Before action buttons existed in Shiny, there were only submit buttons. At this point, our general recommendation is to avoid submit buttons and only use action buttons. Note that any code that uses a submit button can be converted to code that uses an action button instead (while the reverse is generally not true) – see example at the bottom.

How are submit buttons and action buttons different?

With an action button, input values are sent from the browser to the server as usual (when they’re changed) but you can control the reactive flow of the program by telling particular reactives to not compute until the action button is pressed. In contrast, if your app includes a submit button anywhere, none of the inputs will be sent from the client to the server until the button is pressed. However, submit buttons have unusual behavior in many ways, and we recommend that they not be used for anything but the simplest apps.

These issues include the following: A submit button has a global scope, so there is no way of specifying which inputs should be on hold and which shouldn’t. If an app has two submit buttons, both of them will control the entire app, which is probably not what you want. Also, dynamically created submit buttons (for example, with renderUI() or insertUI()) will not work.
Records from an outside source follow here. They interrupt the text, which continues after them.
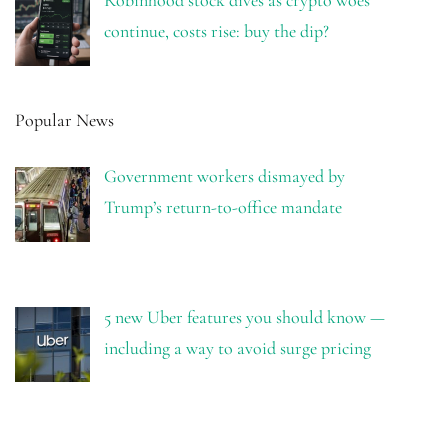
Robinhood stock dives as crypto woes
continue, costs rise: buy the dip?
Popular News
Government workers dismayed by
Trump’s return-to-office mandate
5 new Uber features you should know —
including a way to avoid surge pricing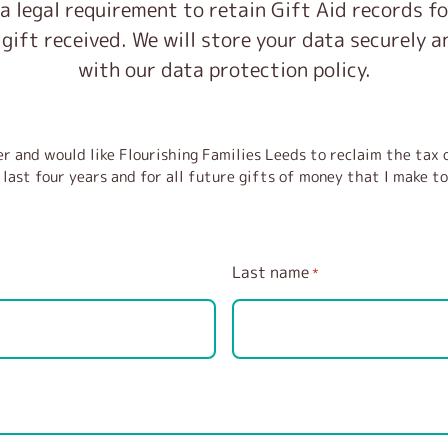
 a legal requirement to retain Gift Aid records f
 gift received. We will store your data securely 
with our data protection policy.
r and would like Flourishing Families Leeds to reclaim the tax o
last four years and for all future gifts of money that I make to
Last name
*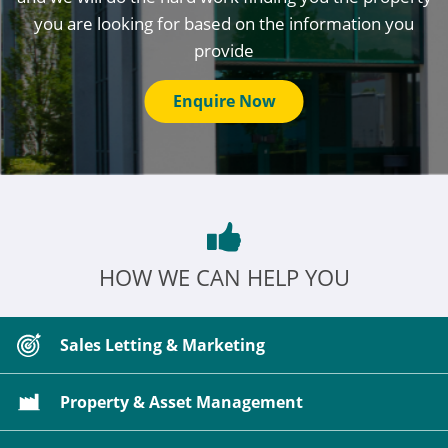
you are looking for based on the information you
provide
Enquire Now
HOW WE CAN HELP YOU
Sales Letting & Marketing
Property & Asset Management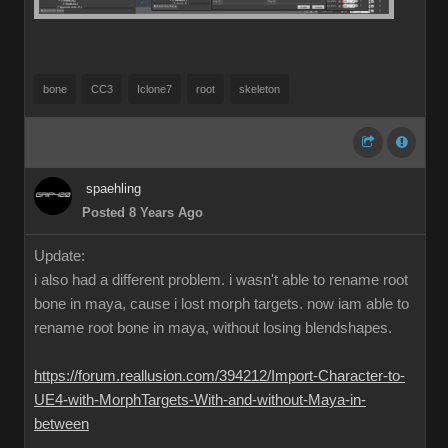
bone
CC3
Iclone7
root
skeleton
spaehling
Posted 8 Years Ago
Update:
i also had a different problem. i wasn't able to rename root
bone in maya, cause i lost morph targets. now iam able to
rename root bone in maya, without losing blendshapes.
https://forum.reallusion.com/394212/Import-Character-to-
UE4-with-MorphTargets-With-and-without-Maya-in-
between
Translating submitButton code into actionButton code

Consider the app below, taken from the documentation for submitButton():

shinyApp(
  ui = basicPage(
    numericInput("num", label = "Make changes", value = 1),
    submitButton("Update View", icon("refresh")),
    helpText("When you click the button above, you should see",
             "the output below update to reflect the value you",
             "entered at the top:"),
    verbatimTextOutput("value")
  ),
  server = function(input, output) {

    # submit buttons do not have a value of their own,
    # they control when the app accesses values of other widgets.
    # input$num is the value of the number widget.
    output$value <- renderPrint({ input$num })
  }
)

While this app is simple enough that a submit button is adequate, it can be easily translated to app using an action button instead (which has the added advantage of being a lot more scalable, since you can now add more inputs that will be independent of the action button):

shinyApp(
  ui = basicPage(
    numericInput("num", label = "Make changes", value = 1),
    actionButton("update" ,"Update View", icon("refresh"),
                 class = "btn btn-primary"),
    helpText("When you click the button above, you should see",
             "the output below update to reflect the value you",
             "entered at the top:"),
    verbatimTextOutput("value")
  ),
  server = function(input, output) {
     output$value <- renderPrint({ 
       input$update
       isolate(input$num)
     })
  }
)

Note: The app above could also have been written using eventReactive() (as outlined in Pattern 2), instead of isolate().